Touted as one of the projects that would propel Rwanda to be the ICT hub of Africa, it is difficult to establish how much of taxpayers’ money the government has sunk in it, but the expenditure is estimated to run into millions of dollars.

Experts say it could become irrelevant as the world moves further into digital and satellite broadcasting, but the proponents of the project, located atop Mount Karisimbi, insist it is still viable and will be fully operational in 2017.

Perched on the cold peak of the Virunga Mountains, the project comprises the Comesa air space control radar, climate observatory, broadcasting antenna and cable car system.

The Rwanda Broadcasting Agency (RBA) has since upgraded the 40-metre FM broadcasting tower, initially transmitting in analog, to Digital Video Broadcasting – Terrestrial (DVB-T).
Works on the Comesa Air Space Integration Project, which involves building communications navigation surveillance or air traffic management integrated systems (CNS/ATM), are ongoing. CNS/ATM will use satellite technology to enhance safety, reliability and efficiency of air traffic and space within the Comesa region.

Construction of the $38 million cable car project is yet to begin despite earlier plans to launch it by the beginning of this year, with sources blaming the weather at Rwanda’s highest peak as a hindrance to the works.

Gahanga Sports Complex

This has been one of the highly awaited national projects. Expected to be ready by November 2016, in time to host Chan 2016 continental football championship, the project has however been put on hold.

Misunderstandings between the government and the contractor, as well as lack of funds, forced the government to halt the construction of the state-of-the-art complex. The government cited flaws in the design while the Turkish contractors, Babilax Construction, blamed the issue of funds for the delay.

Public Information Kiosks

At the end of 2008, the government launched public information kiosks in critical public to provide services by public institutions.

The bright yellow-and-blue machines – installed in government ministries and parastatals and also the airport and aimed at promoting e-governance – could give basic information online as well Internet services.

The kiosks cost the Rwanda Development Board (RDB), through Rwanda Information and Technology (Rita), more than Rwf100 million. Five years later, the majority of the kiosks have been run down or switched off and dumped, as is the case at the Ministry of Justice.

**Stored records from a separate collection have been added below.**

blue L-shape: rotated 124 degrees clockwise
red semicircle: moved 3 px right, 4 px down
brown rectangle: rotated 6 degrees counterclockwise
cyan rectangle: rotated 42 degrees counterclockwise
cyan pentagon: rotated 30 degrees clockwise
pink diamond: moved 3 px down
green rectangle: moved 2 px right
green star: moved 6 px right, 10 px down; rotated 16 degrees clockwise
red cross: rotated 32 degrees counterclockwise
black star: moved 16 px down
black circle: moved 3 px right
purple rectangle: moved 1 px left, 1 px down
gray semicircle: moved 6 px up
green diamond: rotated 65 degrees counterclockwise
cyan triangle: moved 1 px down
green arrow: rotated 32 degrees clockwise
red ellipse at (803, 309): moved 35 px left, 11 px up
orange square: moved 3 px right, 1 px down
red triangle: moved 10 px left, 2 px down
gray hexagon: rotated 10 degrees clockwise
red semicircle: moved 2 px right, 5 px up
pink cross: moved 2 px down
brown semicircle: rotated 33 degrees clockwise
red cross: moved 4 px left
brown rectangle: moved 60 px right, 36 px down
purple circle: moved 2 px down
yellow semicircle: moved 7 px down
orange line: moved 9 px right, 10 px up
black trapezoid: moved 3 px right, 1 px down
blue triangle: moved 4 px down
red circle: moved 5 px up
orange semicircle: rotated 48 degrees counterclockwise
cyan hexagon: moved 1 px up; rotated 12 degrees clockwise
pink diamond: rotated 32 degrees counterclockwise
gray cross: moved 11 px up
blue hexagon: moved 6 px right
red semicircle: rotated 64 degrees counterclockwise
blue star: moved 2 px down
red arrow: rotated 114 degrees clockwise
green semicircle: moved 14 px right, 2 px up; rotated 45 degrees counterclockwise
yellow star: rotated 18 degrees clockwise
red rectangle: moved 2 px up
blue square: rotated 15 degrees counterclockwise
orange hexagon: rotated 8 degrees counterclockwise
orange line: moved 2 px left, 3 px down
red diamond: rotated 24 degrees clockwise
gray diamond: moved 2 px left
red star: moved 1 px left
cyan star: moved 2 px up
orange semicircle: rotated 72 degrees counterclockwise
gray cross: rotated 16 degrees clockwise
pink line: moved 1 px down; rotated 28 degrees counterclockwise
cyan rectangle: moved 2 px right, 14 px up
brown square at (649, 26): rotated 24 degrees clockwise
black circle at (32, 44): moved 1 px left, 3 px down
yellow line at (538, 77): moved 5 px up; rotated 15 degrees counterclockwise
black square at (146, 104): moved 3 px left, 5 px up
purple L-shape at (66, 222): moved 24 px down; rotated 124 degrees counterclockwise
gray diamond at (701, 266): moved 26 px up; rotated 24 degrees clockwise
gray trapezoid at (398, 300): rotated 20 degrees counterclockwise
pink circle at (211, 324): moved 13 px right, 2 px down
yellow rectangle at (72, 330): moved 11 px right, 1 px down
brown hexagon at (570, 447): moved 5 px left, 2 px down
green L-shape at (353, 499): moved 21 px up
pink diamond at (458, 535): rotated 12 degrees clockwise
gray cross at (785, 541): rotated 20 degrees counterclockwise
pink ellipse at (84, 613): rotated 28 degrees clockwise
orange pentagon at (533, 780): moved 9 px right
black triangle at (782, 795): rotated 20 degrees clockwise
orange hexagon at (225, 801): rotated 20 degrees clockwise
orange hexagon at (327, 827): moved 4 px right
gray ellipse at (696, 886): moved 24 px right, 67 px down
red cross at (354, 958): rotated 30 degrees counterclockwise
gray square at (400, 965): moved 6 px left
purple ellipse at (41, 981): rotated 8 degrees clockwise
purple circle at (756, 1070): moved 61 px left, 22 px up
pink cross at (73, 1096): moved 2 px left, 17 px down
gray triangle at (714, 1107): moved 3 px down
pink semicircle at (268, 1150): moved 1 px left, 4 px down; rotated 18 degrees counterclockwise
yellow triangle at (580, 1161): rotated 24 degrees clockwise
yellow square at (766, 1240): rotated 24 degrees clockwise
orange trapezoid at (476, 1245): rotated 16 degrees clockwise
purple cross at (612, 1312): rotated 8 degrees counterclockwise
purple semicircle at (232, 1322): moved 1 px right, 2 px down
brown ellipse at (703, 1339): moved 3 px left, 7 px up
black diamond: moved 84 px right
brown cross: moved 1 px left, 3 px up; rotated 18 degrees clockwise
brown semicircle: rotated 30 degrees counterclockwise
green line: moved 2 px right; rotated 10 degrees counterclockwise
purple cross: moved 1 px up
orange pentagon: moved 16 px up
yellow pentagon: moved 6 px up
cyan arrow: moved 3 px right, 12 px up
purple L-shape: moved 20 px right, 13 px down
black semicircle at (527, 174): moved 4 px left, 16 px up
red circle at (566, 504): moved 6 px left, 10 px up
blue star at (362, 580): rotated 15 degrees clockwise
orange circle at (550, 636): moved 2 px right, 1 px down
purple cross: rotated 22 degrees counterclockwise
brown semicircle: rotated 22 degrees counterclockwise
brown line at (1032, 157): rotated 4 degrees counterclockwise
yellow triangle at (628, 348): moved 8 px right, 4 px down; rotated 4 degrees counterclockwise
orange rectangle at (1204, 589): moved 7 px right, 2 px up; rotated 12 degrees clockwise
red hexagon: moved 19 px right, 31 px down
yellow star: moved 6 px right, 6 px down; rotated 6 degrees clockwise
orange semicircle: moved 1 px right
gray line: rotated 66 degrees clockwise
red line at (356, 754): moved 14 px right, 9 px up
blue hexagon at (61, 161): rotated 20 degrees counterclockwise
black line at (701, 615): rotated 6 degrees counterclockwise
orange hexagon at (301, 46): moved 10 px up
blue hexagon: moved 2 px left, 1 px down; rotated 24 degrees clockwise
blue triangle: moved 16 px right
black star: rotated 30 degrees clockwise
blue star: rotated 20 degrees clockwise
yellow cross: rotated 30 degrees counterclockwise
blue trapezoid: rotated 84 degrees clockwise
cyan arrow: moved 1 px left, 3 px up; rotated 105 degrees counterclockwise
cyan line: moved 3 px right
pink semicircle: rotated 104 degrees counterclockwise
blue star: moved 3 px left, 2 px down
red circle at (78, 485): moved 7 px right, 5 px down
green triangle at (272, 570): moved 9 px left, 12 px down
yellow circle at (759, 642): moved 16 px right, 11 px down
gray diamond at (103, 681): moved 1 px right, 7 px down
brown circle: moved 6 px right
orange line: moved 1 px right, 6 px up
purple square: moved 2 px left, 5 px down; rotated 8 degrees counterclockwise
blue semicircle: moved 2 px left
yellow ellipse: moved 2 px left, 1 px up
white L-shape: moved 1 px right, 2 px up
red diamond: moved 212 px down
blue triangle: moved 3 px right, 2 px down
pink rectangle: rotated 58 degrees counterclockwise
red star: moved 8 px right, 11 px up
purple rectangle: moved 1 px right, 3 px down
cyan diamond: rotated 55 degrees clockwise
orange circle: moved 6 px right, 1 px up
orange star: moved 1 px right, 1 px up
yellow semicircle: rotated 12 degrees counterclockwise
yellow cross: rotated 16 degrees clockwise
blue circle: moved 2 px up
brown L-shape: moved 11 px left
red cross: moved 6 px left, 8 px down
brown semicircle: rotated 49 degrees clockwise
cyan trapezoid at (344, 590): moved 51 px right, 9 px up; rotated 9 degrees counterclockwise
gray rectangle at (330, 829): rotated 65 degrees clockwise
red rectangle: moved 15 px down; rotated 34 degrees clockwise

A source at RDB said that the project was poorly managed.

Biodiesel projects

Rwanda’s dream of becoming a net bio-diesel producer by 2025 has literally gone up in smoke despite success in the pilot projects.

Policy and procurement setbacks have seen the pioneers give up on plans to make bio-diesel a major national production. The Mulindi-based Scientific and Technological Research Institute (IRST), which had begun commercial production, was switched off after the Auditor-General halted the process so as to procure vital chemical reagents needed to process bio-diesel.

IRST director-general Dr Jean Baptiste Nduwayezu said the plant, which used to produce about 500 litres of bio-diesel daily, stopped production more than a year ago. It has a production capacity of 2,000 litres.

The station used to fuel more than 50 vehicles daily.